Start of Block
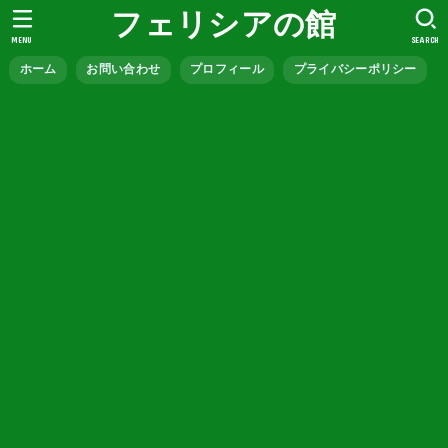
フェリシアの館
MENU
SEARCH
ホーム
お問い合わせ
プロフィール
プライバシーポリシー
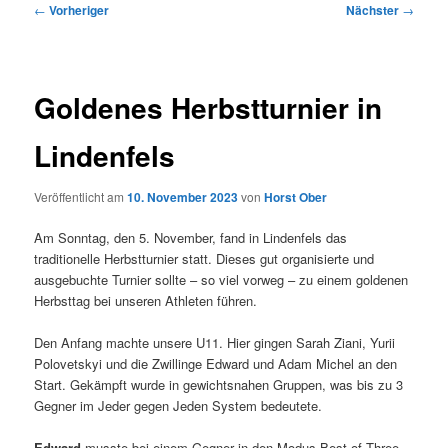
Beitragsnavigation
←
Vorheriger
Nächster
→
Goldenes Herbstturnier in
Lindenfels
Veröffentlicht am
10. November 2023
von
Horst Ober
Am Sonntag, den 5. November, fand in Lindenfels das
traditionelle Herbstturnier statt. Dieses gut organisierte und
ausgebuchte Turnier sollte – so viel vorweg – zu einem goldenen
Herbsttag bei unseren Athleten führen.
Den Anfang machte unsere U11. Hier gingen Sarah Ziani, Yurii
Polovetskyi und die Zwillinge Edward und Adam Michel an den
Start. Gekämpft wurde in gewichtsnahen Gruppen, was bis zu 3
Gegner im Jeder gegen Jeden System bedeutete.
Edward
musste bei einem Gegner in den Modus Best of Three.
End of Block
Start of Block
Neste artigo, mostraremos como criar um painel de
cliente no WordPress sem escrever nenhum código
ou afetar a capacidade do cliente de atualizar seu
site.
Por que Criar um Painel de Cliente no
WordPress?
End of Block
Work item: Each line holding "Lindenfels" should be copied from the material above.

Answer for the task:
Lindenfels
Am Sonntag, den 5. November, fand in Lindenfels das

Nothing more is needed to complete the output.